Karen Ramsburg recently published her first book, “Smith Rebellion 1765 Gives Rise to Modern Politics.” In it, she draws similarities between an uprising in Mercersburg and unrest today.
“There’s the history of the 1 percent that’s always been about taxes, and there’s the history of the 99 percent about land ownership and citizenship,” Ramsburg said.
Ramsburg moved from Frederick, Md., to Mercersburg in 2006. In 2009, she became a leader in a movement to preserve a stone house believed to be the former residence, tavern and gristmill of Justice William Smith.
Uncovered artifacts such as expensive pottery support that belief, Ramsburg said.
That house was the meeting place where the first armed resistance to British rule was organized, Ramsburg said. James Smith wrote a draft version of the Second Amendment right to bear arms there, she said.
“This is the best kept secret in America,” Ramsburg said.
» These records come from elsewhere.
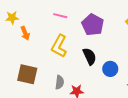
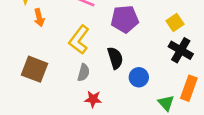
purple pentagon: (93, 25) -> (125, 19), turned 30
gray semicircle: (60, 82) -> (84, 73), moved

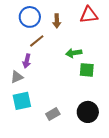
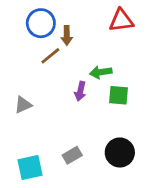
brown arrow: (57, 21) -> (67, 35), moved
purple arrow: (27, 61) -> (80, 91), moved
cyan square: (22, 101) -> (30, 167), moved

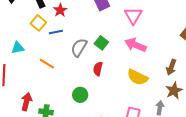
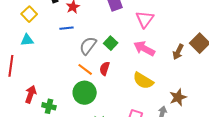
yellow square: (38, 23) -> (29, 14), moved
orange line: (47, 64) -> (85, 69), moved
brown arrow: (171, 67) -> (178, 52), moved
green circle: (80, 95) -> (85, 93), size x1.5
The MMP&W Fire Co., which owned the Smith house, demolished it earlier this year, but turned over portions to preservationists who want to reconstruct it. Ramsburg said a foundation created for that purpose is raising money.
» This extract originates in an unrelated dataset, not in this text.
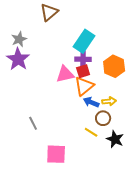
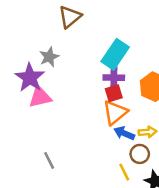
gray star: (19, 39) -> (49, 57), moved
pink triangle: (65, 74) -> (40, 97), moved
yellow line: (91, 132) -> (124, 172), turned 32

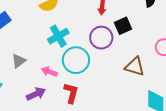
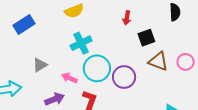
purple circle: (101, 38) -> (124, 77), moved
brown triangle: (135, 67) -> (158, 61), moved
Research for the book, which was written in about nine months, came from other publications and discussions with several historians and professors, Ramsburg said.
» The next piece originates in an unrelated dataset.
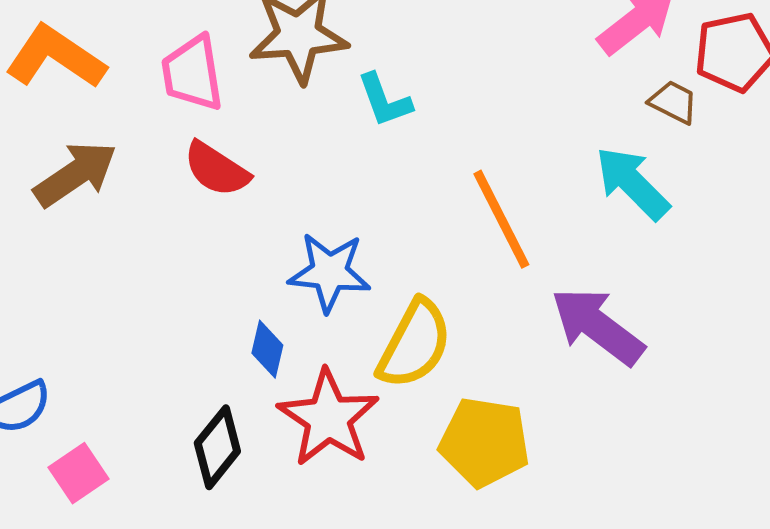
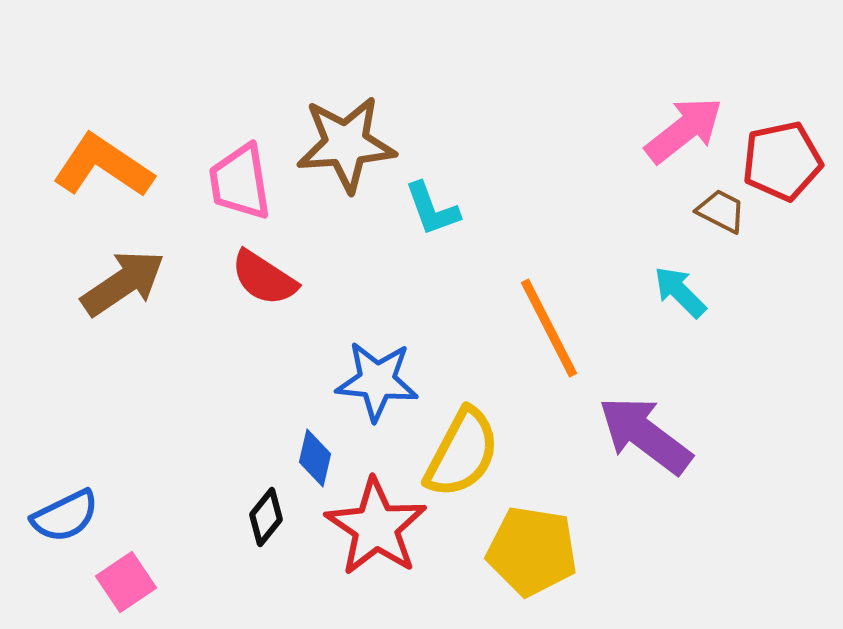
cyan arrow: (632, 183) -> (680, 292), size x0.7
black diamond: (217, 447) -> (266, 517), moved, size x0.7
Ramsburg said she is critical of policies that privatize government and “enrich the rich.” She says those policies didn’t work in 1776 and won’t work now.
“It channels all the money to the supply side,” she said. “You have to have a balance of supply and demand.”
At 143 pages, “Smith Rebellion 1765 Gives Rise to Modern Politics” is available at www.amazon.com and www.barnesandnoble.com.